Cells were cultured in αMEM medium containing 0, 0.1, 0.5 and 1 μg/mL Sema3A for 24 or 48 h. Fresh medium was replaced, and 10 μL CCK8 solution (Beyotime, China) was added per well. Cells were then incubated at 37°C and 5% CO₂ for 2 h. Then the 96-well plate was put into the Enzyme label detector (TECAN, Austria), and the absorbance was measured at 450 nm.

2.16 Bulk RNA-sequencing and bio-informatics analysis

BMSCs were cultured in αMEM medium (Invitrogen, USA) supplemented with 0.5 μg/mL Sema3A (Sino Biological, China) or maintained without Sema3A for 3 days. Then total RNA was extracted using Trizol reagent (Invitrogen, USA) and evaluated using the Agilent 2100 Bioanalyzer (Agilent Technologies, USA). RNA integrity number (RIN) ≥ 6.5 were deemed suitable for subsequent analyses. Transcriptome sequencing was conducted on the Illumina sequencing platform (NovaSeq). Transcriptome sequencing libraries were meticulously prepared using the TruSeq-strand mRNA Library Prep Kit (Illumina, USA). The Pearson correlation coefficient was employed to ascertain the degree of correlation in gene expression patterns among the different samples. Differential gene expression analysis was carried out using the DESeq, and FoldChange ≥1 and adjusted p value <0.05 were considered as differentially expressed. The R language Pheatmap software package was harnessed for bidirectional clustering analysis. The STRING database was utilized for protein–protein interaction analysis, and the resultant interaction network was visualized using Cytoscape. Significantly altered genes were subjected to pathway enrichment analysis based on the KEGG database.
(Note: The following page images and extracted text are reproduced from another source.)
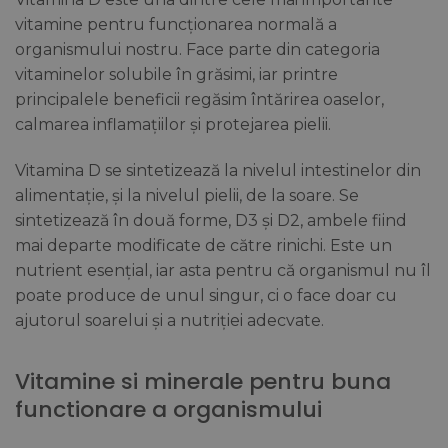
vitamine pentru funcționarea normală a
organismului nostru. Face parte din categoria
vitaminelor solubile în grăsimi, iar printre
principalele beneficii regăsim întărirea oaselor,
calmarea inflamațiilor și protejarea pielii.
Vitamina D se sintetizează la nivelul intestinelor din
alimentație, și la nivelul pielii, de la soare. Se
sintetizează în două forme, D3 și D2, ambele fiind
mai departe modificate de către rinichi. Este un
nutrient esențial, iar asta pentru că organismul nu îl
poate produce de unul singur, ci o face doar cu
ajutorul soarelui și a nutriției adecvate.
Vitamine si minerale pentru buna
functionare a organismului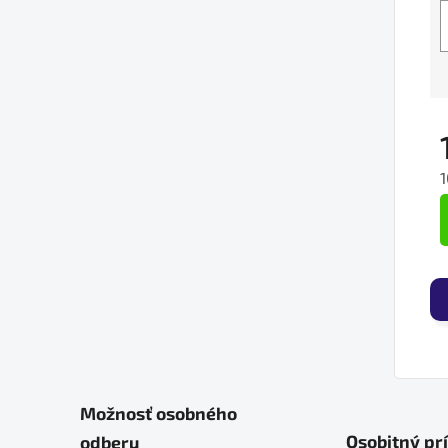
J
Možnosť osobného
Osobitný pr
odberu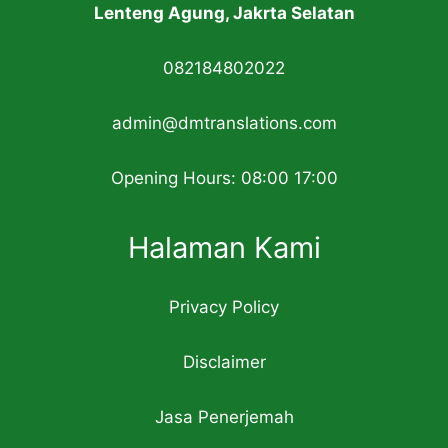
Lenteng Agung, Jakrta Selatan
082184802022
admin@dmtranslations.com
Opening Hours: 08:00 17:00
Halaman Kami
Privacy Policy
Disclaimer
Jasa Penerjemah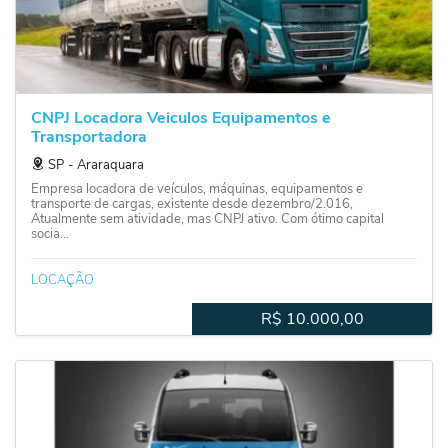
CNPJ Locadora Veiculos Equipamentos e
Transportadora
SP
‐
Araraquara
Empresa locadora de veículos, máquinas, equipamentos e
transporte de cargas, existente desde dezembro/2.016,
Atualmente sem atividade, mas CNPJ ativo. Com ótimo capital
socia...
LOCAÇÃO
R$
10.000,00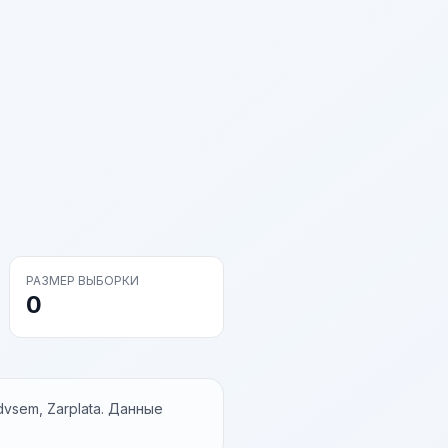
РАЗМЕР ВЫБОРКИ
0
vsem, Zarplata. Данные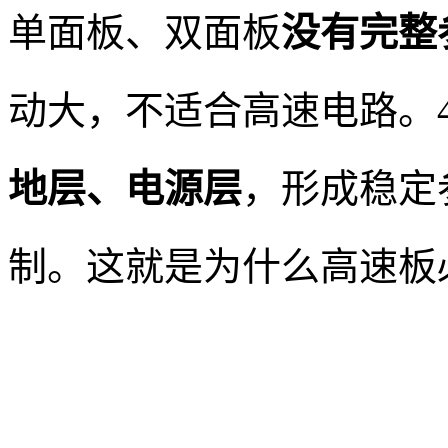
单面板、双面板
没有完整
动大，不适合高速电路。
地层、电源层
，形成稳定
制。这就是为什么高速板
2.17 siRNA transfection of BMMSCs

To clarify that Sema3A promotes BMMSCs osteogenic differentiation through Wnt pathway, BMMSCs were transfected with the Lipofectamine® 3000 transfection reagent (Thermo Scientific, The United States) according to manufacturer's protocol. BMMSCs were seeded at 3 × 10⁵cells/well on 6-well plates and cultured in αMEM complete medium containing 10% foetal bovine serum, 1% penicillin and 1% streptomycin. The medium was changed to complete medium containing 0.5 μg/mL Sema3A the next day. BMMSCs were transfected with β-catenin siRNA or NC siRNA for 24 h, which was repeated on the third day. Cell lysis was harvested at the sixth day. siRNA targeting the β-catenin gene (Sense: 5′-GCUGUCCUAUUCCGAAUGUTT-3′ and antisense: 5′-ACAUUCGGAAUAGGACAGCTT-3′) or the negative control siRNA were synthesized by GenePharma Co., Ltd. (Shanghai, China).
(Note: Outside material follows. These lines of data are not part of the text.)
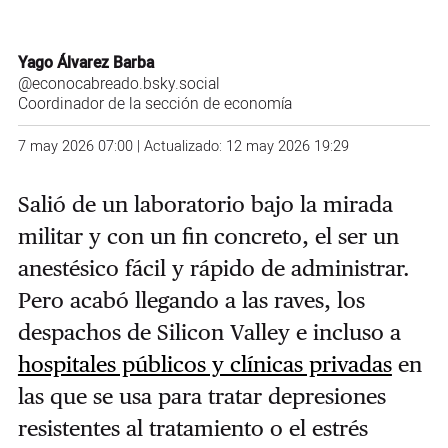
Yago Álvarez Barba
@econocabreado.bsky.social
Coordinador de la sección de economía
7 may 2026 07:00 | Actualizado: 12 may 2026 19:29
Salió de un laboratorio bajo la mirada
militar y con un fin concreto, el ser un
anestésico fácil y rápido de administrar.
Pero acabó llegando a las raves, los
despachos de Silicon Valley e incluso a
hospitales públicos y clínicas privadas
en
las que se usa para tratar depresiones
resistentes al tratamiento o el estrés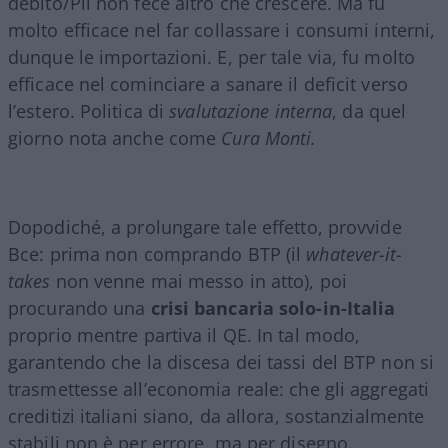
debito/Pil non fece altro che crescere. Ma fu
molto efficace nel far collassare i consumi interni,
dunque le importazioni. E, per tale via, fu molto
efficace nel cominciare a sanare il deficit verso
l’estero. Politica di
svalutazione interna
, da quel
giorno nota anche come
Cura Monti.
Dopodiché, a prolungare tale effetto, provvide
Bce: prima non comprando BTP (il
whatever-it-
takes
non venne mai messo in atto), poi
procurando una
crisi bancaria solo-in-Italia
proprio mentre partiva il QE. In tal modo,
garantendo che la discesa dei tassi del BTP non si
trasmettesse all’economia reale: che gli aggregati
creditizi italiani siano, da allora, sostanzialmente
stabili non è per errore, ma per disegno.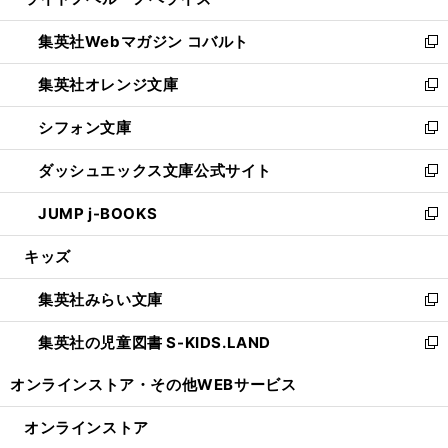
ィ
い
開
ウ
ン
ウ
集英社Webマガジン コバルト
く
で
ド
ィ
新
開
ウ
ン
し
集英社オレンジ文庫
く
で
ド
い
新
開
ウ
ウ
し
シフォン文庫
く
で
ィ
い
新
開
ン
ウ
し
ダッシュエックス文庫公式サイト
く
ド
ィ
い
新
ウ
ン
ウ
し
JUMP j-BOOKS
で
ド
ィ
い
新
開
ウ
ン
ウ
し
キッズ
く
で
ド
ィ
い
開
ウ
ン
ウ
集英社みらい文庫
く
で
ド
ィ
新
開
ウ
ン
し
集英社の児童図書 S-KIDS.LAND
く
で
ド
い
新
開
ウ
ウ
し
オンラインストア・
その他WEBサービス
く
で
ィ
い
開
ン
ウ
オンラインストア
く
ド
ィ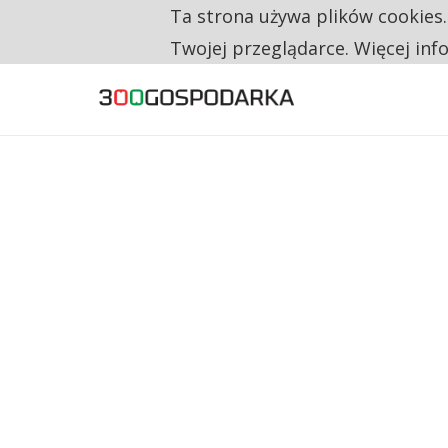
Ta strona używa plików cookies
TYLKO U NAS
NA JEDEN WAKAT PRZYPADAJĄ 62 ZGŁOSZ
Twojej przeglądarce. Więcej inf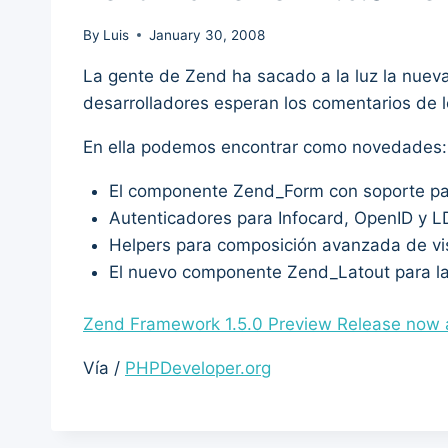
By
Luis
January 30, 2008
La gente de Zend ha sacado a la luz la nuev
desarrolladores esperan los comentarios de lo
En ella podemos encontrar como novedades:
El componente Zend_Form con soporte p
Autenticadores para Infocard, OpenID y 
Helpers para composición avanzada de vi
El nuevo componente Zend_Latout para la a
Zend Framework 1.5.0 Preview Release now a
Vía /
PHPDeveloper.org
2.18 Osteogenesis ability of BMMSCs was determined by subcutaneous osteogenesis assay

HA/β-TCP was immersed in αMEM medium for 24 h. In the experimental group, BMMSCs were cultured in 0.5 μg/mL Sema3A osteogenic induction medium for 7 days and added to HA/β-TCP, which was then incubated for 24 h. In the control group, BMMSCs were cultured with osteogenic induction medium without Sema3A. The compound was then implanted in the back of the nude mice, and the incisions were closed. After 8 weeks of operation, the nude mice were sacrificed and analysed.
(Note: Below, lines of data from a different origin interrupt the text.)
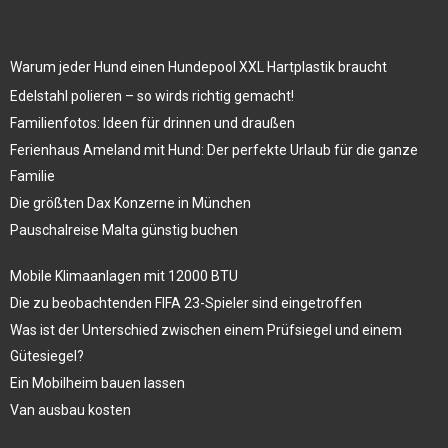
Warum jeder Hund einen Hundepool XXL Hartplastik braucht
Edelstahl polieren – so wirds richtig gemacht!
Familienfotos: Ideen für drinnen und draußen
Ferienhaus Ameland mit Hund: Der perfekte Urlaub für die ganze
Familie
Die größten Dax Konzerne in München
Pauschalreise Malta günstig buchen
Mobile Klimaanlagen mit 12000 BTU
Die zu beobachtenden FIFA 23-Spieler sind eingetroffen
Was ist der Unterschied zwischen einem Prüfsiegel und einem
Gütesiegel?
Ein Mobilheim bauen lassen
Van ausbau kosten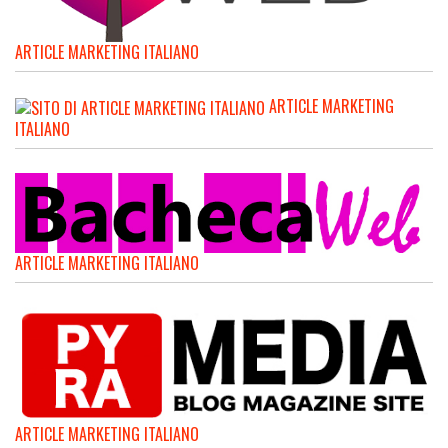
ARTICLE MARKETING ITALIANO
ARTICLE MARKETING
ITALIANO
ARTICLE MARKETING ITALIANO
ARTICLE MARKETING ITALIANO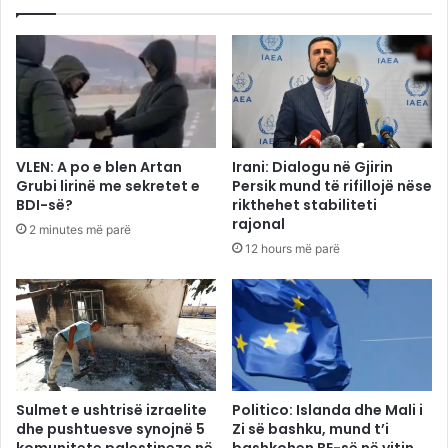
VLEN: A po e blen Artan
Irani: Dialogu në Gjirin
Grubi lirinë me sekretet e
Persik mund të rifillojë nëse
BDI-së?
rikthehet stabiliteti
rajonal
2 minutes më parë
12 hours më parë
Sulmet e ushtrisë izraelite
Politico: Islanda dhe Mali i
dhe pushtuesve synojnë 5
Zi së bashku, mund t’i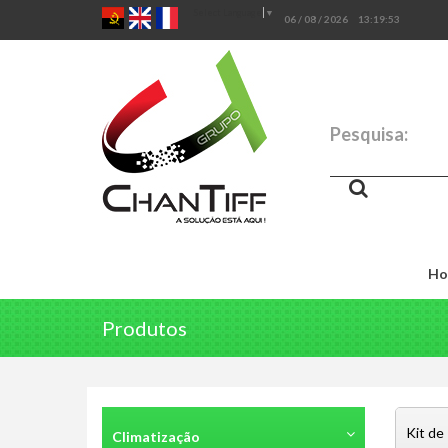
Select Language
▼
06 / 08 / 2026
13:19:54
Pesquisa:
Ho
Produtos
Kit de
Climatização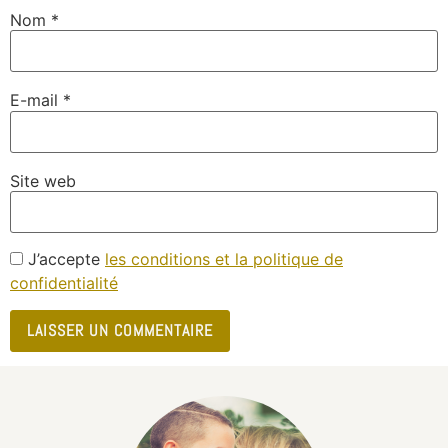
Nom
*
E-mail
*
Site web
J’accepte
les conditions et la politique de
confidentialité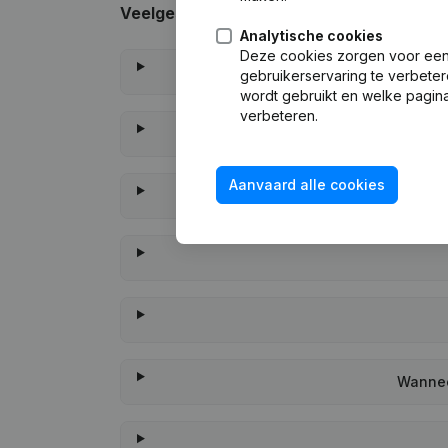
Veelgestelde vragen
Analytische cookies
Deze cookies zorgen voor een 
gebruikerservaring te verbeter
wordt gebruikt en welke pagina
verbeteren.
Aanvaard alle cookies
Wannee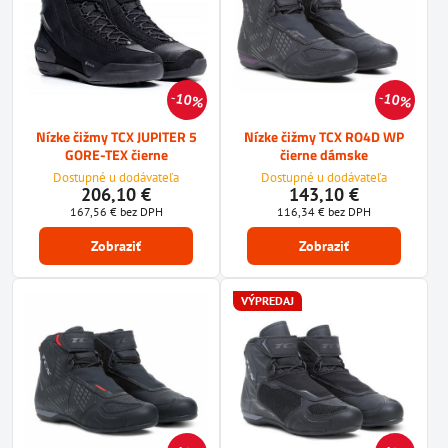
10%
10%
Nízke čižmy TCX JUPITER 5
Nízke čižmy TCX RO4D WP
GORE-TEX čierne
čierne dámske
Dostupné u dodávateľa
Dostupné u dodávateľa
206,10 €
143,10 €
167,56 €
bez DPH
116,34 €
bez DPH
Zobraziť
Zobraziť
VÝPREDAJ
2.19 Systematic administration of Sema3A was achieved by intravenous injection

Six-week-old C57BL/6 mice received denervation surgery and were injected with Sema3A-Fc (Sino Biological, China) weekly at a dose of 1 mg/kg for 4 weeks. The control group was injected with PBS buffer solution. The mice were sacrificed 3 days after the last injection, and bilateral tibia were taken for micro-CT scanning and bone quality parameter analysis.

2.20 Statistical analysis

IBM SPSS Statistics 26.0 software was used for statistical analysis. The Shapiro–Wilk normality test was used to test the normality of the variable distribution. The results were expressed as mean ± standard deviation, and the Student t-test or one-way analysis of variance was used to analyse the differences of the data that exhibited normal distribution. p < 0.05 was considered a significant difference.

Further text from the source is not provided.